#### WHAT YOU WILL DO
Could you reproduce the lines below from the one with "Sambut HUT RI ke-81, PLN Tebar" through the one with "Kinerja Humas Diapresiasi, Kemenag"? Keep both ends and add nothing.

#### EXERCISE INPUT
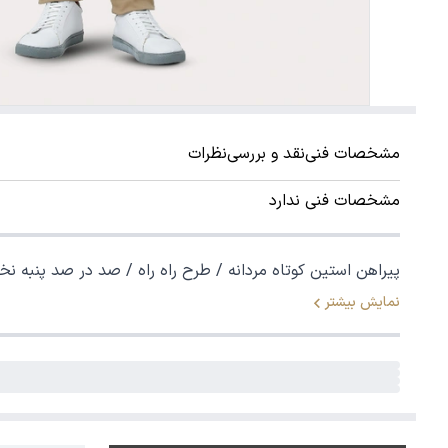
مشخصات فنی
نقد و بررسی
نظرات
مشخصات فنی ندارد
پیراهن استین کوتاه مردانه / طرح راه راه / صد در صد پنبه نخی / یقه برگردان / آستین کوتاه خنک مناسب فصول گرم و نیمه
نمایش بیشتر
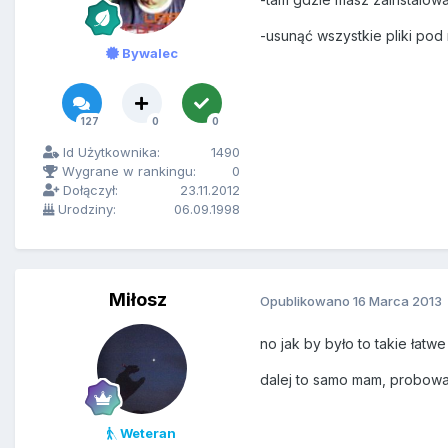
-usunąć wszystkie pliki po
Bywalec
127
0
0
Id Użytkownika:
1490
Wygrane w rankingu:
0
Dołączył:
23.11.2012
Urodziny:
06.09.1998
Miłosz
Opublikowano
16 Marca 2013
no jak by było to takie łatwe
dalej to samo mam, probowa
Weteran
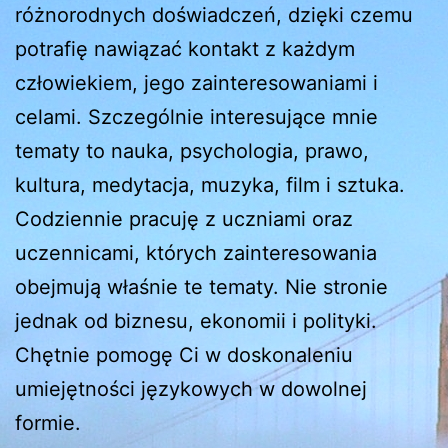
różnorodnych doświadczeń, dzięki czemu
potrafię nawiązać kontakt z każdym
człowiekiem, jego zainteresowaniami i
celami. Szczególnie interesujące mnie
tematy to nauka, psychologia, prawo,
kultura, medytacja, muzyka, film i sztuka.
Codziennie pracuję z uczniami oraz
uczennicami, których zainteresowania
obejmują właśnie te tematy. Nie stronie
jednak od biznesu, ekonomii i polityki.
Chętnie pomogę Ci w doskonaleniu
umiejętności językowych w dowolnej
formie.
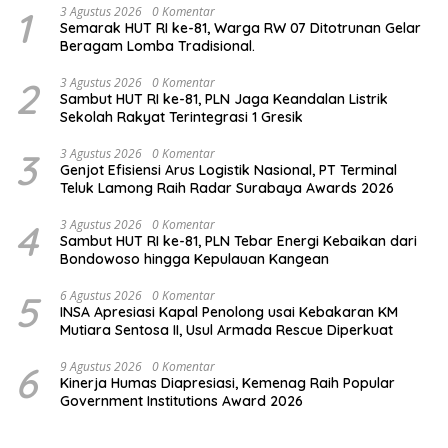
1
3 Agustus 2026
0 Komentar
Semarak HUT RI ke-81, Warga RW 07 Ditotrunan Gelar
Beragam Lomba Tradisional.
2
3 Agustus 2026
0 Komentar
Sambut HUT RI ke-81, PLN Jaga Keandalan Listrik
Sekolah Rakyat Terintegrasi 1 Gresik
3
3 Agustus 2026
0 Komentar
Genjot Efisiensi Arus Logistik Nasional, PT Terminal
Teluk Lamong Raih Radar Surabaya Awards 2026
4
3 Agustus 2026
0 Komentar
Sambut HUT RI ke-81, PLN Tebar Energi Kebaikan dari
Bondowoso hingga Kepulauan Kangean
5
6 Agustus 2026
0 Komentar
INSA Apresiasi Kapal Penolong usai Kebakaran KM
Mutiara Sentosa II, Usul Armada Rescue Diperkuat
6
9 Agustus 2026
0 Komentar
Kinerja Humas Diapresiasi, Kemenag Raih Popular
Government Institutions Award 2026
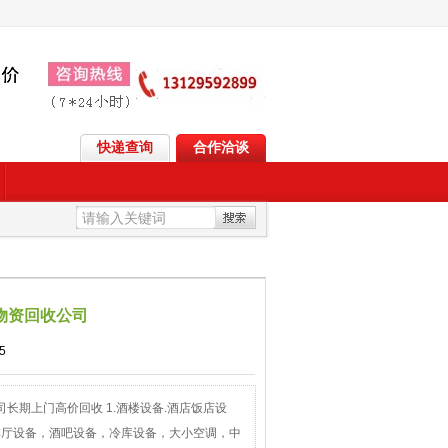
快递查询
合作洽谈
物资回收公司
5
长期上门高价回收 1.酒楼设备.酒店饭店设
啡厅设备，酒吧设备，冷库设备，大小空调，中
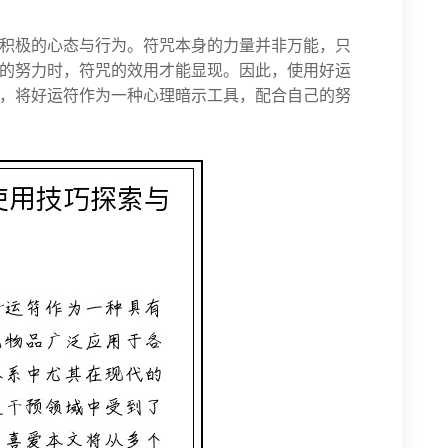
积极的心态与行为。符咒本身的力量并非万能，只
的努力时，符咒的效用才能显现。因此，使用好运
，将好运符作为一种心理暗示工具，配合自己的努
* * *
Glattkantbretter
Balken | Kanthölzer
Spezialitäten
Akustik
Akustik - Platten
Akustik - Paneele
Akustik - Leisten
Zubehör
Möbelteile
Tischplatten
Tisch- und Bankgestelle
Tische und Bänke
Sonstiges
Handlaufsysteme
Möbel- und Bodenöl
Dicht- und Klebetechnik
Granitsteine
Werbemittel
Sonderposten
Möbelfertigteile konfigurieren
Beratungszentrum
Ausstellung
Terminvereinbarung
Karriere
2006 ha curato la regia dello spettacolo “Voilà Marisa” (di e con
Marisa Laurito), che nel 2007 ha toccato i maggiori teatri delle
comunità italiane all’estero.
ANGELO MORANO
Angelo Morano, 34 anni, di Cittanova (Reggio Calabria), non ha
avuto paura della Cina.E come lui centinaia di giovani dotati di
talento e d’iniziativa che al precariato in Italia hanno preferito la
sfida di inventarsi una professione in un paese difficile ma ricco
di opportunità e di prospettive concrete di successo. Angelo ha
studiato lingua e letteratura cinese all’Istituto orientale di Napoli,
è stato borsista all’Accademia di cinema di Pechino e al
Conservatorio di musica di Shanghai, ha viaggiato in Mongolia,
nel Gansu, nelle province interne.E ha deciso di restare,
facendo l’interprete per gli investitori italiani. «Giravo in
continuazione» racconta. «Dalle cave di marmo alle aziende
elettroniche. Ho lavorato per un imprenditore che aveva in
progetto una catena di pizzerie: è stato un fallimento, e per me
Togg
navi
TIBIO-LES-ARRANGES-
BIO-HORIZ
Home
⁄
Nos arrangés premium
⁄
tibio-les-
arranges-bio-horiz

#### WRITTEN ANSWER
Sambut HUT RI ke-81, PLN Tebar Energi Kebaikan dari
Bondowoso hingga Kepulauan Kangean
5
6 Agustus 2026
0 Komentar
INSA Apresiasi Kapal Penolong usai Kebakaran KM
Mutiara Sentosa II, Usul Armada Rescue Diperkuat
6
9 Agustus 2026
0 Komentar
Kinerja Humas Diapresiasi, Kemenag Raih Popular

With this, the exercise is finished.